[02] – Getting Started with Apache Iceberg

In this tutorial, you’ll learn how to install Apache Iceberg locally and get hands-on experience using Apache Spark as a compute engine.

First, we’ll set up the environment by creating a Python virtual environment and installing PySpark. Please note that some prior knowledge of PySpark is required to follow this tutorial.

Next, you’ll learn how to read and write PySpark DataFrames using Apache Iceberg.

Finally, you’ll explore Iceberg’s key features, including schema evolution, ACID transactions, time travel, and query isolation.

Prerequisites #

Before you start a PySpark session with Apache Iceberg, you will need to have the following installed:

Java (v8 or v11)
PySpark
Apache Spark (the version depends on the Iceberg version)

Install required dependencies #

Before working with Apache Iceberg and PySpark, you’ll need to install the required dependencies. Use the following commands to create and activate a virtual environment (named iceberg, or any name you prefer), then install the pyspark package.

python -m venv iceberg
source iceberg/bin/activate
pip install pyspark==3.4.1

If you are using Windows, run the command .\iceberg\Scripts\activate to activate the virtual environment.

The versions used in this article are:

Python: 3.11.6
PySpark: 3.4.1

Import required packages #

Once you install the dependencies, import the necessary packages that you will use in the following sections.

🐍

from pyspark.sql import SparkSession
from pyspark import SparkConf
from pyspark.sql.types import StructType, StructField, StringType, IntegerType

Setup Iceberg Configuration #

To start working with Iceberg tables in PySpark, you first need to configure the PySpark session correctly. In this setup, you’ll use a catalog named demo that points to a local warehouse directory at ./warehouse, using the Hadoop catalog type.

The warehouse path acts as the storage location for all Iceberg table data and metadata. It’s essential for managing table state and ensuring consistent access across read/write operations.

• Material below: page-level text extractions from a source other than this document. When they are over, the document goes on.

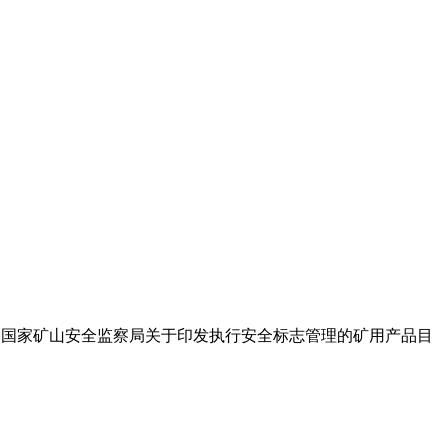
根据《国家矿山安全监察局关于印发执行安全标志管理的矿用产品目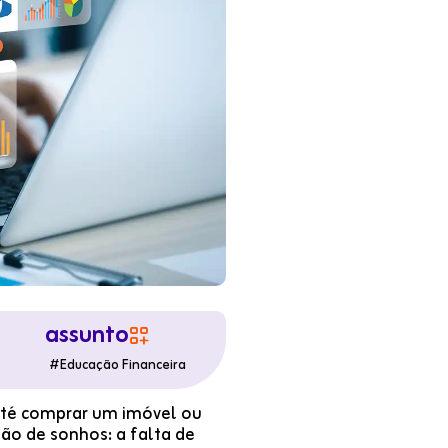
assunto

#
Educação Financeira
 até comprar um imóvel ou
ção de sonhos: a falta de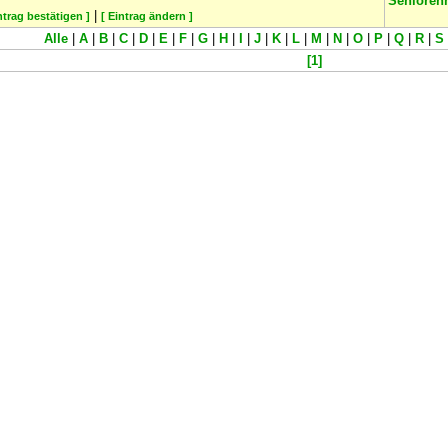
Senioren
|
ntrag bestätigen ]
[ Eintrag ändern ]
Alle
|
A
|
B
|
C
|
D
|
E
|
F
|
G
|
H
|
I
|
J
|
K
|
L
|
M
|
N
|
O
|
P
|
Q
|
R
|
S
[1]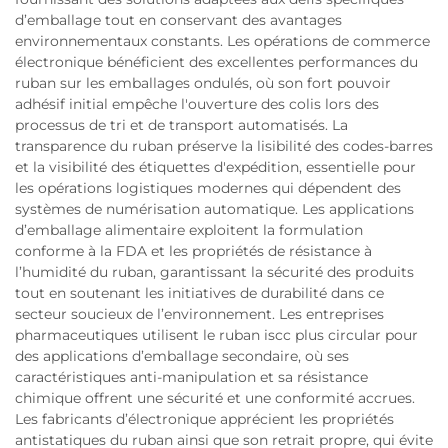
d’emballage tout en conservant des avantages
environnementaux constants. Les opérations de commerce
électronique bénéficient des excellentes performances du
ruban sur les emballages ondulés, où son fort pouvoir
adhésif initial empêche l'ouverture des colis lors des
processus de tri et de transport automatisés. La
transparence du ruban préserve la lisibilité des codes-barres
et la visibilité des étiquettes d'expédition, essentielle pour
les opérations logistiques modernes qui dépendent des
systèmes de numérisation automatique. Les applications
d’emballage alimentaire exploitent la formulation
conforme à la FDA et les propriétés de résistance à
l’humidité du ruban, garantissant la sécurité des produits
tout en soutenant les initiatives de durabilité dans ce
secteur soucieux de l’environnement. Les entreprises
pharmaceutiques utilisent le ruban iscc plus circular pour
des applications d’emballage secondaire, où ses
caractéristiques anti-manipulation et sa résistance
chimique offrent une sécurité et une conformité accrues.
Les fabricants d’électronique apprécient les propriétés
antistatiques du ruban ainsi que son retrait propre, qui évite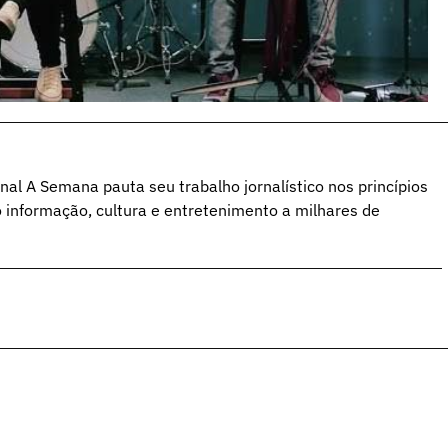
al A Semana pauta seu trabalho jornalístico nos princípios
o informação, cultura e entretenimento a milhares de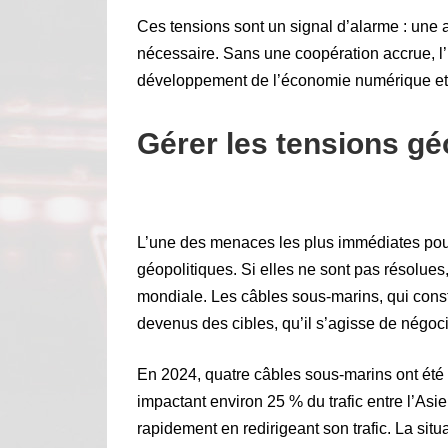
Ces tensions sont un signal d’alarme : une 
nécessaire. Sans une coopération accrue, l’i
développement de l’économie numérique et à
Gérer les tensions gé
L’une des menaces les plus immédiates pour
géopolitiques. Si elles ne sont pas résolue
mondiale. Les câbles sous-marins, qui consti
devenus des cibles, qu’il s’agisse de négoci
En 2024, quatre câbles sous-marins ont ét
impactant environ 25 % du trafic entre l’As
rapidement en redirigeant son trafic. La situ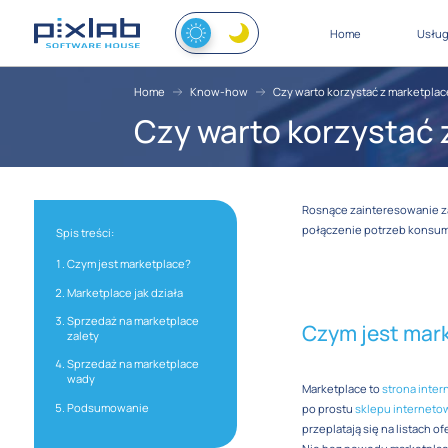
Home
Usług
Home
Know-how
Czy warto korzystać z marketplace
Czy warto korzystać 
Rosnące zainteresowanie za
połączenie potrzeb konsume
Spis treści:
Czym jest marketplace?
Marketplace jak działa
Sprzedaż na marketplace
Czym jest mar
zalety
Sprzedaż na marketplace
wady
Marketplace to
strona inte
Podsumowanie
po prostu
sklepu internet
przeplatają się na listach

Make sure the Iceberg-Spark Runtime JAR you use is compatible with your PySpark version. You can find the appropriate JAR files in the official Iceberg releases. For more advanced settings, refer to the Iceberg-Spark-Configuration documentation.

🐍

arehouse_path = "./warehouse"
iceberg_spark_jar  = 'org.apache.iceberg:iceberg-spark-runtime-3.4_2.12:1.3.0'
catalog_name = "demo"

# Setup iceberg config
conf = SparkConf().setAppName("YourAppName") \
    .set("spark.sql.extensions", "org.apache.iceberg.spark.extensions.IcebergSparkSessionExtensions") \
    .set(f"spark.sql.catalog.{catalog_name}", "org.apache.iceberg.spark.SparkCatalog") \
    .set('spark.jars.packages', iceberg_spark_jar) \
    .set(f"spark.sql.catalog.{catalog_name}.warehouse", warehouse_path) \
    .set(f"spark.sql.catalog.{catalog_name}.type", "hadoop")\
    .set("spark.sql.defaultCatalog", catalog_name) 

# Create spark session
spark = SparkSession.builder.config(conf=conf).getOrCreate()
spark.sparkContext.setLogLevel("ERROR")

With the Spark session now correctly configured, let’s move on to creating and reading an Iceberg table.

📄

filename.js

# Create a dataframe
schema = StructType([
    StructField('name', StringType(), True),
    StructField('age', IntegerType(), True),
    StructField('job_title', StringType(), True)
])
data = [("person1", 28, "Doctor"), ("person2", 35, "Singer"), ("person3", 42, "Teacher")]
df = spark.createDataFrame(data, schema=schema)

# Create database
spark.sql(f"CREATE DATABASE IF NOT EXISTS db")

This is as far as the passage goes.